The knowledge the people of Simuelue had was simply this: Once in a while large earthquakes are followed by large killer waves, so it's always wise to run to high ground and wait a while, just in case.

"They have a long oral tradition that remembers what happened in 1907," said Dengler. That's the year Simuelue was last was struck by an earthquake-induced tsunami, she said. The survivors of that disaster learned their lesson and wisely didn't let their descendents forget it. "It doesn't matter that the information is a century old," said Dengler. "They don't ignore it. They take great pride in getting it perfectly. You don't fret about false alarms." They even have a word for the 1907 tsunami in their local language: "smong."

In stark contrast, the populations of other coastal areas where there was far more time between the quake and the tsunami's arrival to respond were nearly wiped out. "The west coast of Indonesia had fifteen to twenty minutes of warning time and had casualty rates upwards of ninety percent," Dengler said. "It was absolutely horrific." Survivors interviewed in those places had little or no knowledge of tsunamis or what caused them before the disaster, she said.

The Simuelue story was reenacted that day in other places around the Indian Ocean. A merchant marine in a Sri Lankan fishing village remembered the near-shore signs of an approaching tsunami from years ago when he witnessed another in Chile. His warning saved hundreds of lives. Near Phuket in Thailand, a 10-year-old English girl on holiday with her family remembered a geography lesson covering tsunamis given two weeks earlier. She also recognized the danger and is credited for saving at least 100 lives, including her own.
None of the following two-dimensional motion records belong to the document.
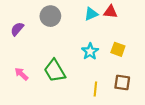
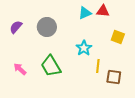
gray circle: (50, 16) -> (47, 27), moved
yellow square: (118, 49) -> (118, 37), moved
yellow line: (95, 89) -> (98, 66), moved

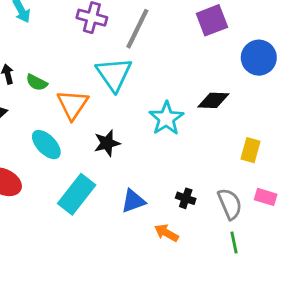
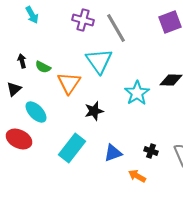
gray line: (137, 29) -> (116, 28), turned -56
cyan ellipse: (46, 145) -> (36, 112), moved

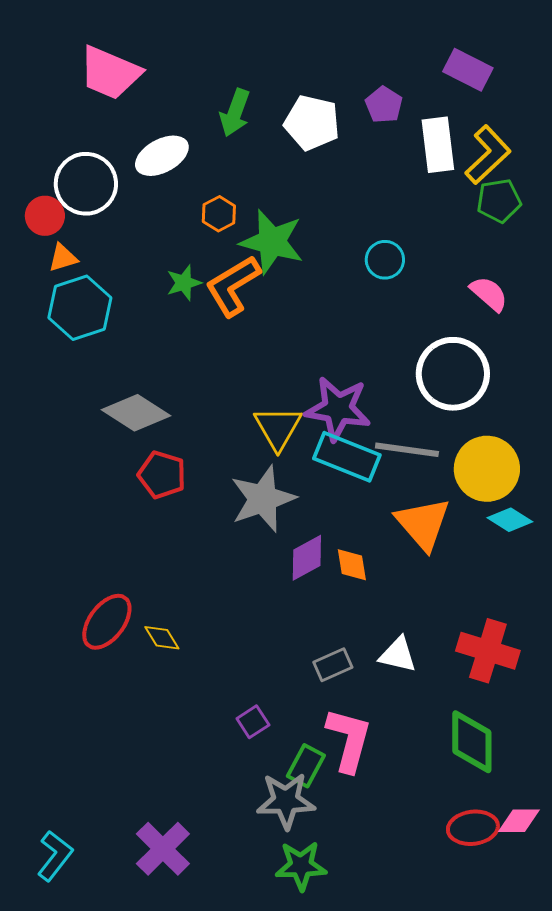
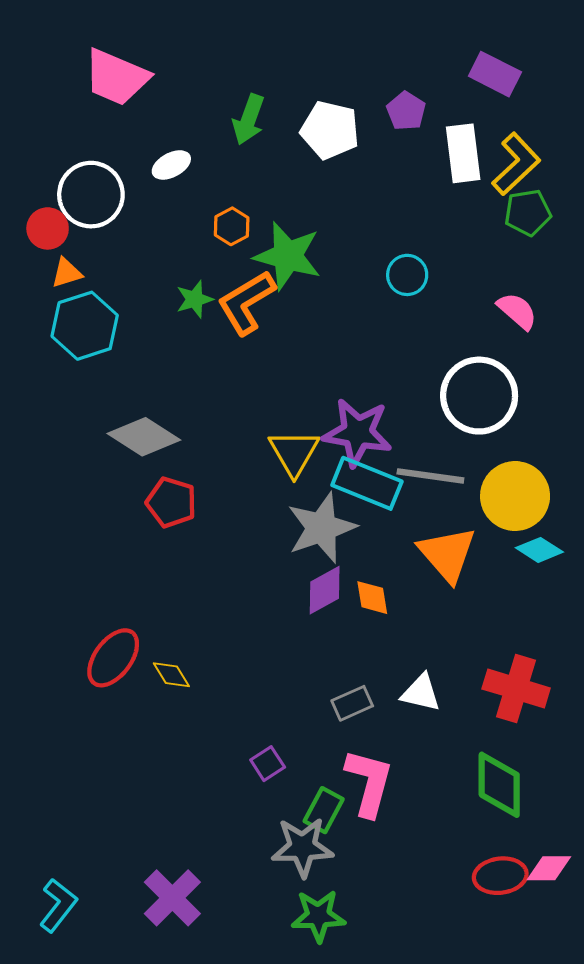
white ellipse: (162, 156) -> (171, 165), size x0.7
gray star: (263, 499) -> (322, 528), moved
Yet other coastal communities received calls warning them of the coming wave, said Dengler, but the warnings were not understood and were not heeded. The tragedy underlines a problem that's often overlooked by the public and even emergency planners: A warning is of little use if the public doesn't understand how to respond to it.

That message was driven home more recently in California on 14 June, when a 7.2 earthquake jolted the ocean floor off Northern California. A tsunami warning was issued within five minutes of the quake, said Dengler. "From that point it was complete chaos," she said. People just didn't know how to respond. Luckily, there was no tsunami after that earthquake.

The lessons from the Indian Ocean are clear: the answer is planning and public education.